Automated annotation of engineered plasmids using sequence similarity searches

These details have not been verified by PyPI

Project links

Project description

pLannotate

Python 3

Automated annotation of engineered plasmids

pLannotate is a Python package for automatically annotating engineered plasmids using sequence similarity searches against curated databases.

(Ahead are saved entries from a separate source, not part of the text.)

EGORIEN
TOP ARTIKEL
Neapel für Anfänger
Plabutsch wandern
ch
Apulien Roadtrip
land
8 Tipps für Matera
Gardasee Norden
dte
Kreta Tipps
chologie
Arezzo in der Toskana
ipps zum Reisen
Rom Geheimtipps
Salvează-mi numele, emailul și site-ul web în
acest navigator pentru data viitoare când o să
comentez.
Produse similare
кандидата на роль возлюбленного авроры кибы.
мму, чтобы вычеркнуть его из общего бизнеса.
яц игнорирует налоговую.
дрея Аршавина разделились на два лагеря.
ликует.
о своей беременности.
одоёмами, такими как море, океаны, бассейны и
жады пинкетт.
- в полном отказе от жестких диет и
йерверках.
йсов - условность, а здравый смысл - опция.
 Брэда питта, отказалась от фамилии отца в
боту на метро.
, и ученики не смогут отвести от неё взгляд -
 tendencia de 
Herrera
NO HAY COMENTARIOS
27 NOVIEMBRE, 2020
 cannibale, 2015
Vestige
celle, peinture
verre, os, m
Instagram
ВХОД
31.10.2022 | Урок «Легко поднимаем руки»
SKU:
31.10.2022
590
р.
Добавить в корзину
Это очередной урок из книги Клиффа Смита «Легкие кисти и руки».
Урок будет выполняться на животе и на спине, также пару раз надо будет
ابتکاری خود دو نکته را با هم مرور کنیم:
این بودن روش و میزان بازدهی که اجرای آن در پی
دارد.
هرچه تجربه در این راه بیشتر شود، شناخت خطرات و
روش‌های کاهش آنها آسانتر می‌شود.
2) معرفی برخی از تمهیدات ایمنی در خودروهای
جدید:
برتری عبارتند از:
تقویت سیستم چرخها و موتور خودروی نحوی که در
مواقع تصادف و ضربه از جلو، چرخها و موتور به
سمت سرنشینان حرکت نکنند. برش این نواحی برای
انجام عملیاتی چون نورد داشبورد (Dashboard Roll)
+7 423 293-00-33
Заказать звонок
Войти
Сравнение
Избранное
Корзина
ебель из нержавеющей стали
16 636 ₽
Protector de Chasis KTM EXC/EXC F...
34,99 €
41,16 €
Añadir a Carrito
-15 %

This is a streamlined, installable version of the original pLannotate tool, designed for programmatic use and integration into bioinformatics workflows.

Features

Fast annotation: Uses Diamond, BLAST, and Infernal for comprehensive sequence searches
Multiple databases: Search against protein (fpbase, swissprot), nucleotide (snapgene), and RNA (Rfam) databases
Circular plasmid support: Handles origin-crossing features in circular plasmids
Flexible output: Generate GenBank files, CSV reports, or work with pandas DataFrames
Batch processing: Annotate multiple plasmids programmatically

Installation

1. Install pLannotate

# Install from PyPI (when available)
pip install plannotate

# Or install from source
git clone https://github.com/McClain-Thiel/pLannotate.git
cd pLannotate
pip install -e .

# Or install with uv (recommended)
uv add .

2. Install External Tools

pLannotate requires external bioinformatics tools for sequence searching:

On macOS (using Homebrew)

# Install Homebrew if not already installed
/bin/bash -c "$(curl -fsSL https://raw.githubusercontent.com/Homebrew/install/HEAD/install.sh)"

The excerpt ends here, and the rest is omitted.